Страница 4 из 25
Однако мама никогда ничего с ней не обсуждала — она просто сообщала готовые решения.
— Я получила письмо от отца — нам с Джесс придется вернуться в Коломбо.
Сногсшибательное, мягко выражаясь, известие. Но это еще что!
— Мы решили отправить тебя в «Школу святой Урсулы», на полный пансион. Директрису зовут мисс Катто, я была у нее на приеме и обо всем договорилась. Пасхальный триместр начинается с пятнадцатого января.
Будто Джудит была посылкой, которую нужно отправить по назначению, или псом, которого сажали на цепь.
— А как же каникулы?!
— Во время каникул ты будешь жить у тети Луизы. Она очень любезно предложила позаботиться о тебе, пока мы будем за границей. Она собирается отвести тебе лучшую из свободных комнат в доме, и ты можешь взять туда свои вещи.
Это было, пожалуй, самое страшное. Не то чтобы Джудит не любила тетю Луизу. Когда во время папиного отпуска они приехали из Коломбо в Пенмаррон, то много времени проводили вместе с ней, и ничего, кроме добра, от нее не видели. Просто она, с какой стороны ни глянь, не такая, как надо. Старая — по крайней мере за пятьдесят лет, с ней как-то страшновато и неловко. И Уиндиридж — дом пожилого человека, во всем там правильность, порядок и спокойствие. Сестры Эдна и Хильда — повариха и горничная в Уиндиридже — обе в преклонных летах, угрюмы и неразговорчивы, ни капельки не похожи на милую Филлис, которая и по дому все делала в Ривервью-Хаусе, и успевала поиграть с Джудит за кухонным столом в скачущего чертика или погадать на чайном листе.
Может статься, нынешнее Рождество они проведут у тети Луизы. Сначала сходят в церковь, потом будет обед с жарким из гуся, а после, пока не стемнеет, прогулка по полю для гольфа до белых ворот, стоящих высоко над морем.

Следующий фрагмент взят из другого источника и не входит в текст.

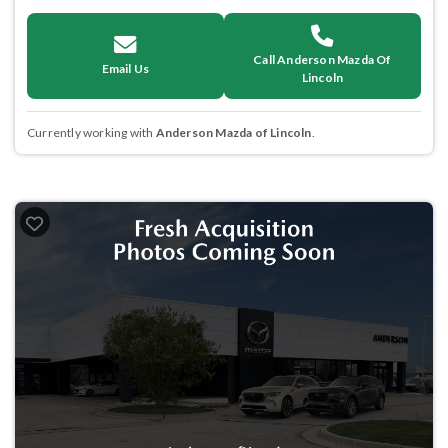
Call Anderson Mazda Of
Email Us
Lincoln
Currently working with
Anderson Mazda of Lincoln
.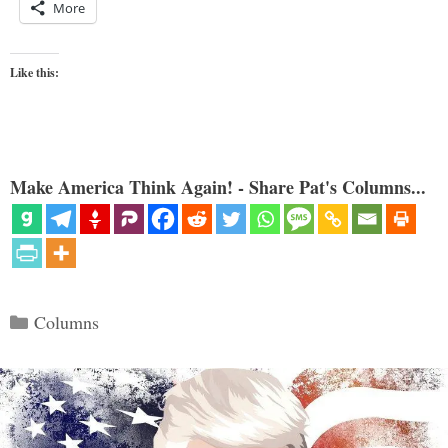
More
Like this:
Make America Think Again! - Share Pat's Columns...
Categories
Columns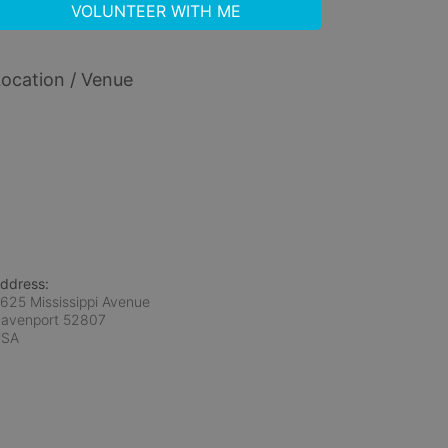
VOLUNTEER WITH ME
ocation / Venue
ddress:
625 Mississippi Avenue
avenport
52807
USA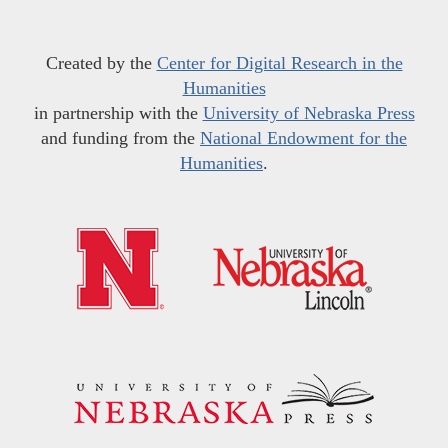
Created by the
Center for Digital Research in the
Humanities
in partnership with the
University of Nebraska Press
and funding from the
National Endowment for the
Humanities
.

Не ахти какое веселье, но в свои четырнадцать лет Джудит уже и не ожидала ничего необыкновенного. Казалось бы, все должно было быть так, как в книжках и на рождественских открытках, но в действительности так не бывало никогда, потому что мама вела себя совсем не по-праздничному, неизменно демонстрируя угрюмое нежелание украшать дом ветками остролиста или наряжать елку. Вот уже второй год она обходилась без традиционного рождественского чулка для подарков и твердила Джудит, что та уже слишком большая для таких забав.

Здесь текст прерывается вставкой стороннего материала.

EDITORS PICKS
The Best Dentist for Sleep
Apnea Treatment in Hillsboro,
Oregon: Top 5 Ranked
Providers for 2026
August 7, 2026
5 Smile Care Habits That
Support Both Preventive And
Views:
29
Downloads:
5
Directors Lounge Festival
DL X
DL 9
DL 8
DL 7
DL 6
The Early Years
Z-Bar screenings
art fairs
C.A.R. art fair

Если разобраться, думала Джудит, «забавы» — вообще не мамина стихия. Она не любила пикников на пляже и всеми силами старалась предотвратить празднование дней рождения, Она даже боялась водить автомобиль. Разумеется, у них была машина, малюсенький обшарпанный «остин», но мама выискивала любой предлог, лишь бы не выводить ее из гаража — она была убеждена, что врежется в кого-нибудь, не справится с тормозами или забудет переключить скорость у подъема на холм.
Что касается Рождества, то как бы там ни обернулось нынче, Джудит была уверена, что будет все же лучше, чем тогда, два года назад, когда, по настоянию мамы, они гостили у ее родителей — его преподобия и миссис Эванс.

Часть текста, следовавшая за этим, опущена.